Der Grundstein für die Freundschaft der beiden Städte sei im Jahre 2007 gelegt worden, so OB Dr. Hohl, als eine türkische Delegation mit Oberbürgermeister und Stadträten die Stadt Bayreuth besuchte und über Tekirdag berichtete. Vermittelt wurde dieser Besuch durch den Bayreuther Bürger türkischer Abstammung, Menan Yildirim, der mit seiner Familie seit 1970 in Bayreuth lebt. Wenige Monate später kam es zu einem Gegenbesuch in der türkischen Stadt am Marmarameer. „Ihr derzeitiger Besuch hier in Bayreuth, sehr geehrter Herr Kollege Dalgiç, ist nun folgerichtig der nächste Schritt einer weiteren Annäherung unserer beiden Städte“, so Dr. Hohl.

Abgesehen von den Begegnungen politischer Repräsentanten gab es bisher vor allem auf wirtschaftlicher Ebene lose Beziehungen der beiden Städte. Das soll sich von nun an ändern: „Lassen Sie uns eine Brücke schlagen zwischen Oberfranken und Thrakien, zwischen Bayreuth und Tekirdag!“ Dabei gelte es, unter anderem Kontakte im Bereich des Tourismus, des Schüleraustausches und der Wirtschaft neu zu knüpfen bzw. zu vertiefen sowie eine enge Zusammenarbeit der beiden Universitäten anzustreben. „Es geht darum, Menschen verschiedener Sprachen und aus unterschiedlichen Kulturkreisen zusammen zu führen, damit diese sich kennen und verstehen lernen und somit zu Freiheit, Frieden und Toleranz beitragen“, betonte Dr. Hohl die Bedeutung dieser Freundschaft.
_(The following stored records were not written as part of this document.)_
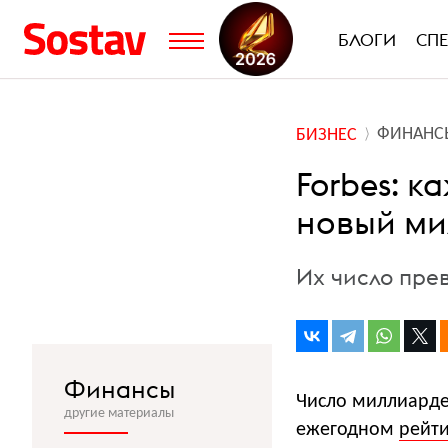
БЛОГИ
СП
ФИНАНС
БИЗНЕС
Forbes: к
новый ми
Их число прев
Финансы
Число миллиарде
другие материалы
ежегодном
рейт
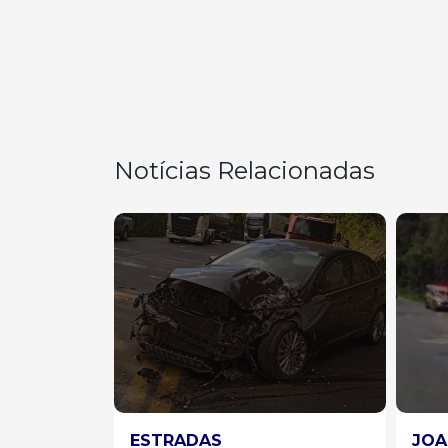
Notícias Relacionadas
JOAÇABA
EST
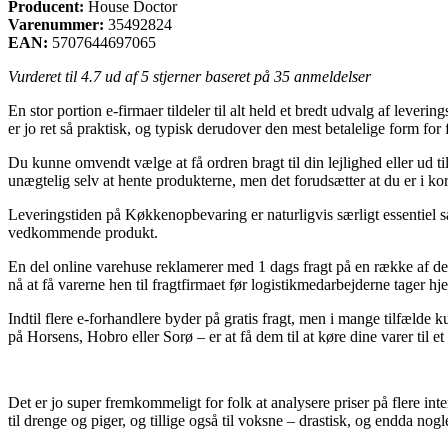
Producent:
House Doctor
Varenummer:
35492824
EAN:
5707644697065
Vurderet til
4.7
ud af 5 stjerner baseret på
35
anmeldelser
En stor portion e-firmaer tildeler til alt held et bredt udvalg af lever
er jo ret så praktisk, og typisk derudover den mest betalelige form fo
Du kunne omvendt vælge at få ordren bragt til din lejlighed eller ud til
unægtelig selv at hente produkterne, men det forudsætter at du er i kor
Leveringstiden på Køkkenopbevaring er naturligvis særligt essentiel så
vedkommende produkt.
En del online varehuse reklamerer med 1 dags fragt på en række af der
nå at få varerne hen til fragtfirmaet før logistikmedarbejderne tager hj
Indtil flere e-forhandlere byder på gratis fragt, men i mange tilfælde
på Horsens, Hobro eller Sorø – er at få dem til at køre dine varer til et
Det er jo super fremkommeligt for folk at analysere priser på flere i
til drenge og piger, og tillige også til voksne – drastisk, og endda no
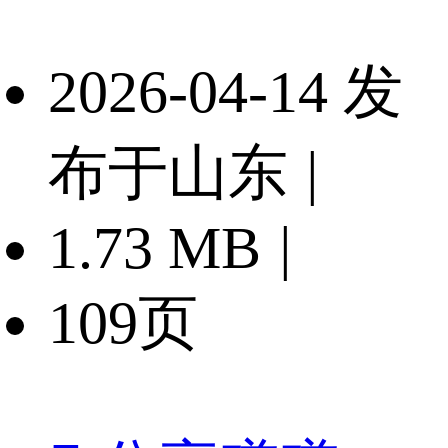
2026-04-14 发
布于山东
|
1.73 MB
|
109页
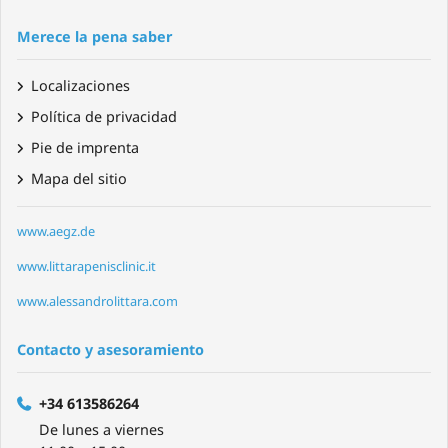
Merece la pena saber
Localizaciones
Política de privacidad
Pie de imprenta
Mapa del sitio
www.aegz.de
www.littarapenisclinic.it
www.alessandrolittara.com
Contacto y asesoramiento
+34 613586264
De lunes a viernes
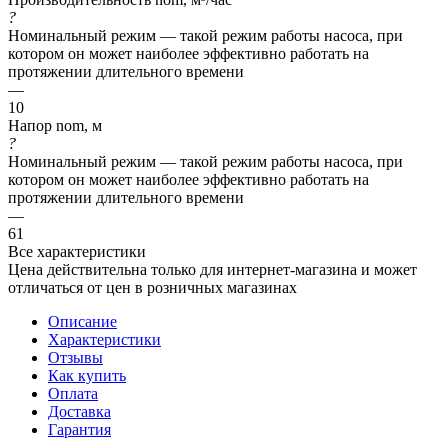
?
Номинальный режим — такой режим работы насоса, при
котором он может наиболее эффективно работать на
протяжении длительного времени
—
10
Напор nom, м
?
Номинальный режим — такой режим работы насоса, при
котором он может наиболее эффективно работать на
протяжении длительного времени
—
61
Все характеристики
Цена действительна только для интернет-магазина и может
отличаться от цен в розничных магазинах
Описание
Характеристики
Отзывы
Как купить
Оплата
Доставка
Гарантия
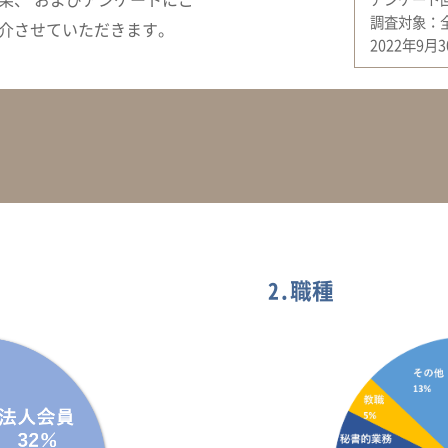
調査対象：全
介させていただきます。
2022年9
2.職種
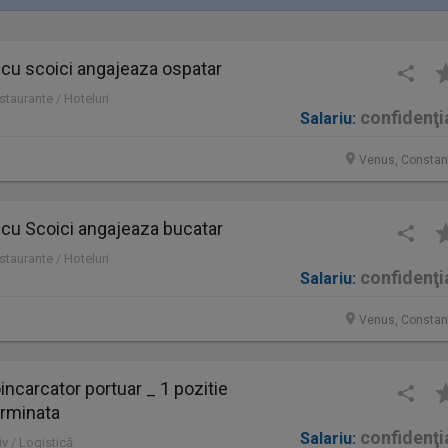
 cu scoici angajeaza ospatar
staurante / Hoteluri
confidenţi
Salariu:
Venus, Constan
 cu Scoici angajeaza bucatar
staurante / Hoteluri
confidenţi
Salariu:
Venus, Constan
ncarcator portuar _ 1 pozitie
rminata
confidenţi
Salariu:
iv / Logistică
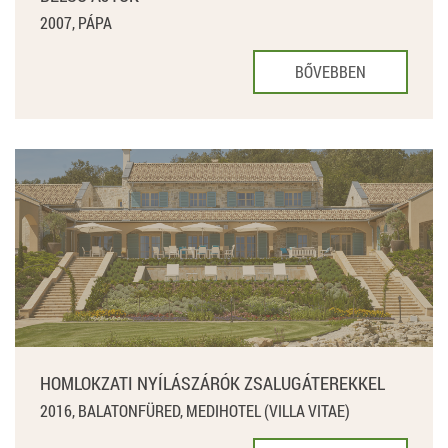
2007, PÁPA
BŐVEBBEN
HOMLOKZATI NYÍLÁSZÁRÓK ZSALUGÁTEREKKEL
2016, BALATONFÜRED, MEDIHOTEL (VILLA VITAE)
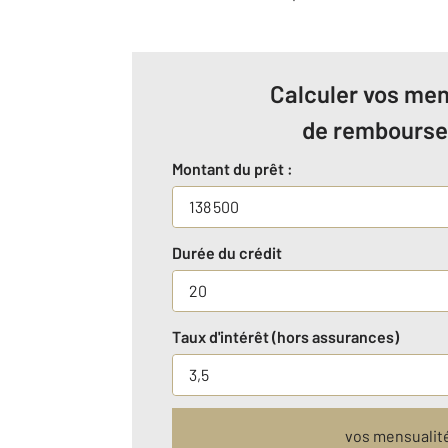
Calculer vos men
de rembours
Montant du prêt :
Durée du crédit
Taux d'intérêt (hors assurances)
vos mensualit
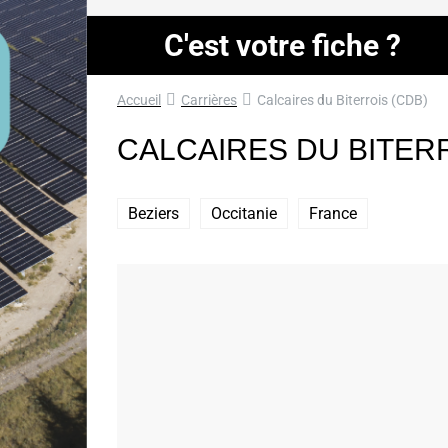
C'est votre fiche ?
Accueil
Carrières
Calcaires du Biterrois (CDB)
CALCAIRES DU BITERR
Beziers
Occitanie
France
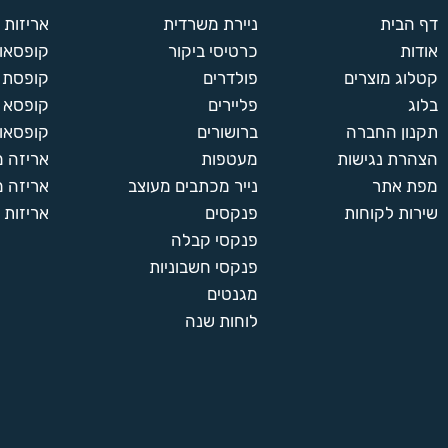
דף הבית
ניירת משרדית
אריזות
אודות
כרטיסי ביקור
קופסאות
קטלוג מוצרים
פולדרים
קופסת א
בלוג
פליירים
קופסא 
תקנון החברה
ברושורים
קופסאות
הצהרת נגישות
מעטפות
אריזה 
מפת אתר
נייר מכתבים מעוצב
אריזה מ
שירות לקוחות
פנקסים
אריזות 
פנקסי קבלה
פנקסי חשבוניות
מגנטים
לוחות שנה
Der Oberbürgermeister von Tekirdag, Dr. Adem Dalgiç, der mit einer kleinen Delegation angereist ist, freute sich ebenfalls über die unterzeichnete Vereinbarung und versprach, dass „wir unsere Aufgaben, die sich mit dieser wachsenden Partnerschaft ergeben, in vollem Umfang erfüllen und diese Freundschaft weiter ausbauen werden“.

Mit Bildung Brücken bauen – Delegation aus Tekirdag besuchte auch Universität

Im Anschluss an das Treffen im Bayreuther Rathaus besuchte die Delegation aus Tekirdag die Universität Bayreuth. Professor Dr. Hans-Werner Schmidt, Vizepräsident für den Bereich Forschung und wissenschaftlicher Nachwuchs, begrüßte die türkischen Besucher und stellte ihnen die Universität Bayreuth vor. Oberbürgermeister Dalgiç erklärte im Gespräch mit Schmidt, er sehe in der Absichtserklärung der Städte Tekirdag und Bayreuth auch und gerade einen bildungspolitischen Aspekt. „Die Bildung bietet uns die Möglichkeit näher zusammenzurücken“, so Dalgiç. Er würde ein Programm für einen Studentenaustausch nachhaltig begrüßen.

Beeindruckt zeigten sich die Besucher aus Tekirdag von den Fortschritten, die die Fraunhofer-Projektgruppe für Keramische Verbundsstrukturen macht. Die Forschergruppe, die am Kompetenzzentrum Neue Materialien angesiedelt ist und unter der Leitung von Professor Dr.-Ing. Walter Krenkel (Lehrstuhl Keramische Werkstoffe) steht, stand ebenso auf dem Besuchsprogramm der Delegation.

Info:
Die türkische Stadt Tekirdag liegt am Marmarameer in Thrakien, ist Hauptstadt der gleichnamigen Provinz Tekirdag und hat zirka 110.000 Einwohner. Bekannt ist die Hafenstadt heute vor allem für ihre Köfte-Lokale und die Anisschnapsproduktion.